Nos han tenido engañadas todo este tiempo. Nos han vendido que la felicidad es el final de un camino unidireccional, y que la manera de alcanzarla es la misma para todas. Se han olvidado de contarnos que hay felicidad en un viaje con amigas, en escribir, en bailar a brincos o en comerse un helado.

 

 

Hemos crecido escuchando que nos realizaríamos como personas yendo a la universidad y consiguiendo rápido un trabajo fijo con horario de 9h a 17h. 

Que hay que estar en perfecto estado de revista: cejas, uñas, pelo y ropa adecuada para cada ocasión. Que hay que invertir tiempo y dinero en nuestra apariencia. Que estar guapas nos debe preocupar.

 

 

Que alcanzaríamos el nirvana al dar a luz a otro ser humano, ya que no hay mayor logro al que podamos aspirar.

Que hay que evitar estar sola. Que emparejarse es el objetivo. Que las rupturas son fracasos.

Se nos ha repetido hasta la saciedad  que  necesitamos cada vez más cosas: un coche, un portátil, un móvil, un reloj que haga lo mismo que el móvil… pero la realidad es que vale más acumular experiencias que trastos.

 

 

Si nos concedieran un último día de reflexión antes de partir de este mundo, no creo que lo dedicáramos a quejarnos por no haber conseguido comprar tal o cual bolso, por haber estado tantos días con la manicura sin hacer o por no habernos echado más crema anticelulítica. Es más, no creo que nadie lamentara no haber ganado más dinero, para dejarlo atrás tras su marcha. Y si alguien lo hace, es que no ha aprendido nada en sus años a este lado del arcoiris.

 

 

Más bien nos acordaríamos de aquella noche que salimos en zapatillas y con un moño, y que se convirtió en épica. O en aquellos ratos de confidencias y carcajadas con nuestras amigas. En aquellos retos que se nos antojaron imposibles y conseguimos solitas.

 

 

Seguro que haríamos inventario de las puestas de sol que hemos visto, y nos recrearíamos saboreando de nuevo de los besos que nos pusieron la piel de gallina.

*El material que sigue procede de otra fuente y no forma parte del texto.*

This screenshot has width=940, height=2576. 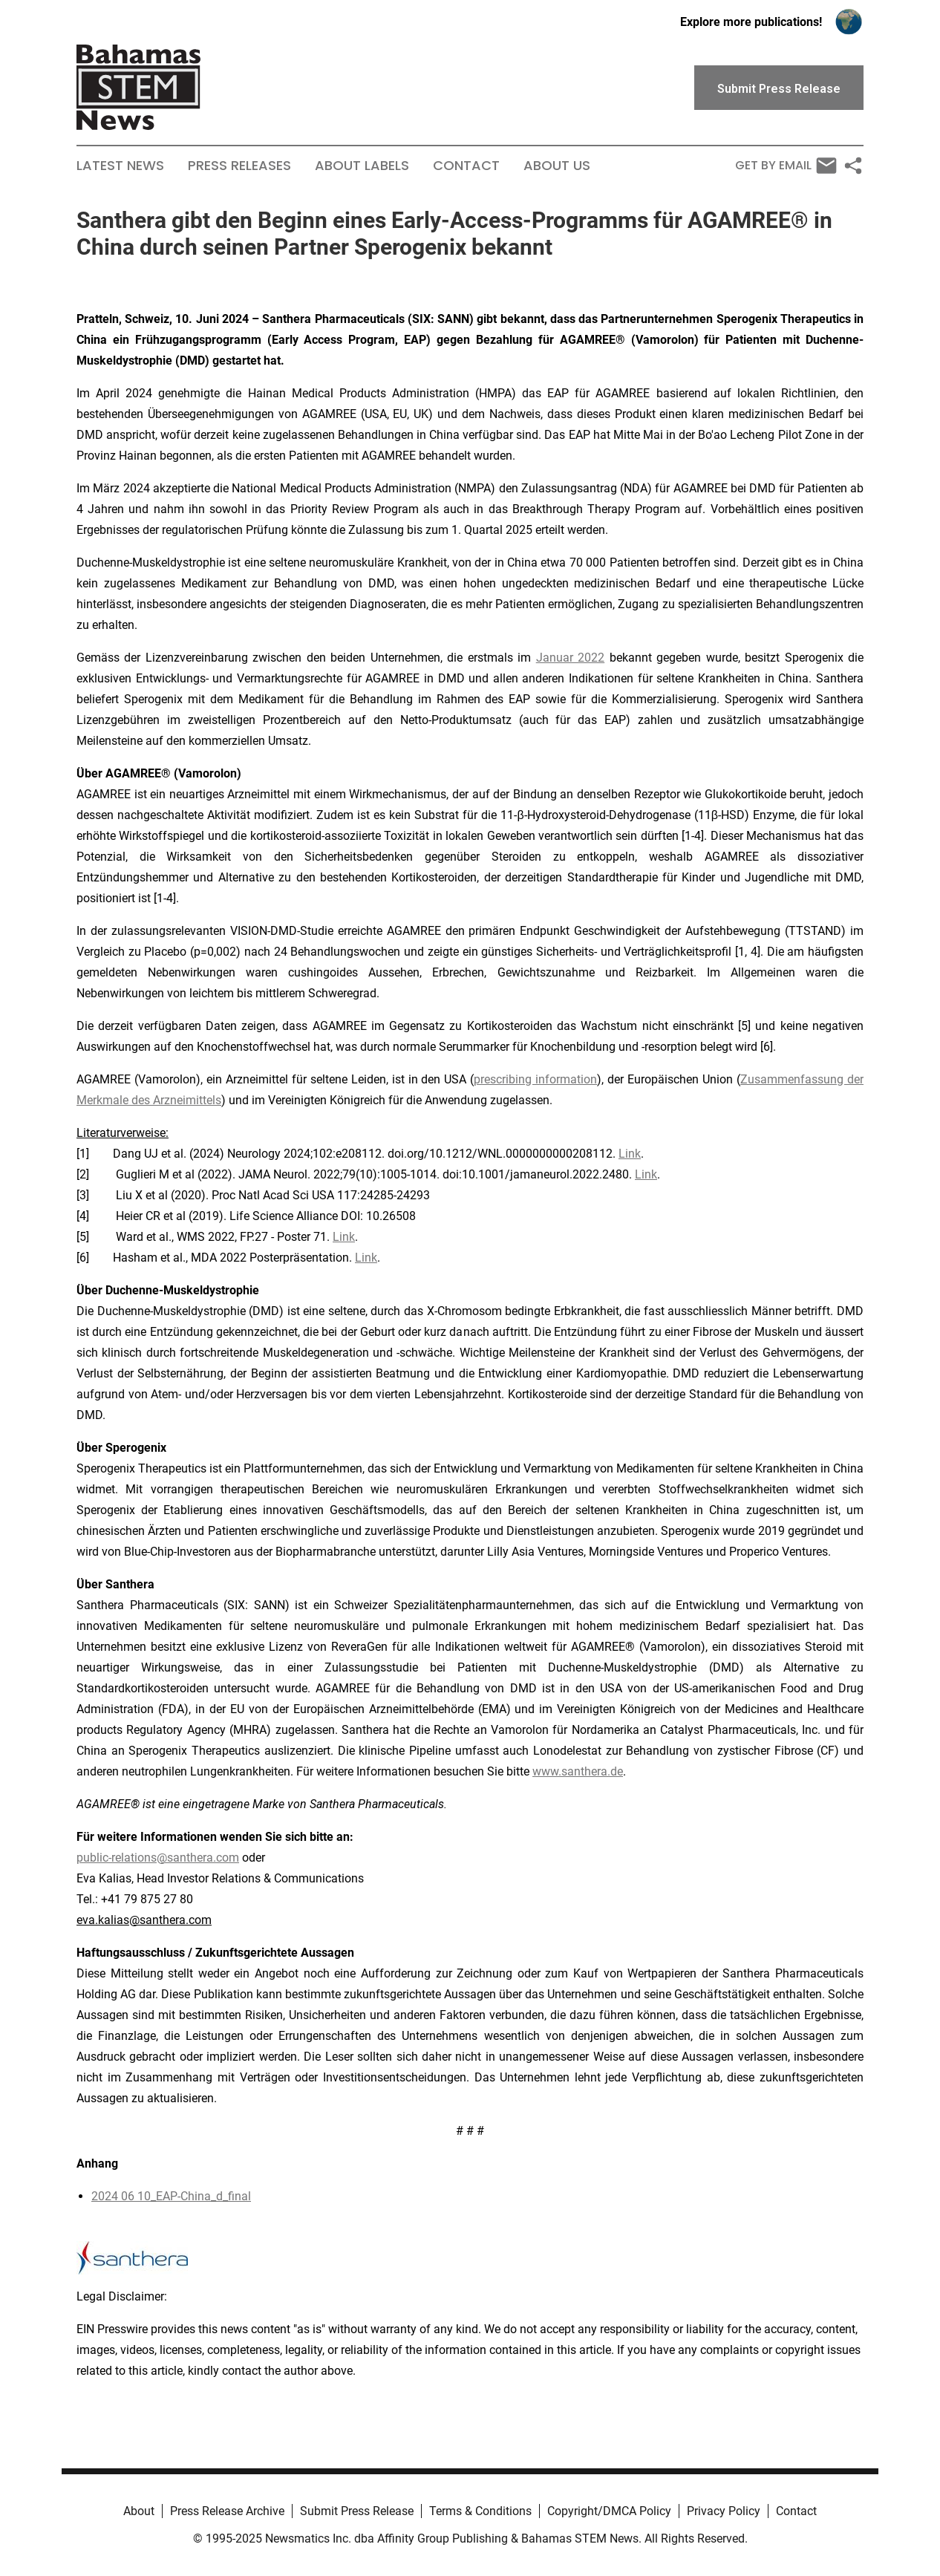 What do you see at coordinates (609, 2511) in the screenshot?
I see `Copyright/DMCA Policy` at bounding box center [609, 2511].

No perderíamos el tiempo en recordar los capítulos más destacados de nuestras series favoritas, pero sí rememoraríamos nuestras más locas aventuras. No reviviríamos ni una sola de las tardes y noches que nos quedamos viendo la tele en el sofá de nuestra casa, pero sí aquellas otras que vencimos a la pereza y resultaron ser increíbles.

 

 

Nos enorgullecería más aquello que nos atrevimos a hacer que las ocasiones en las que nos mantuvimos prudentes y cautas. De valientes está el cementerio lleno, dicen. De valientes felices, añado yo. Seguro que nos sorprenderíamos rogando pasar más tiempo con esas personas que aparecieron por casualidad en nuestras vidas y nos han provocado mil emociones.

 

Nuestra felicidad no debe ser teledirigida. No se compra con nada y el miedo y la rutina son el veneno que la mata. Que no nos engañen.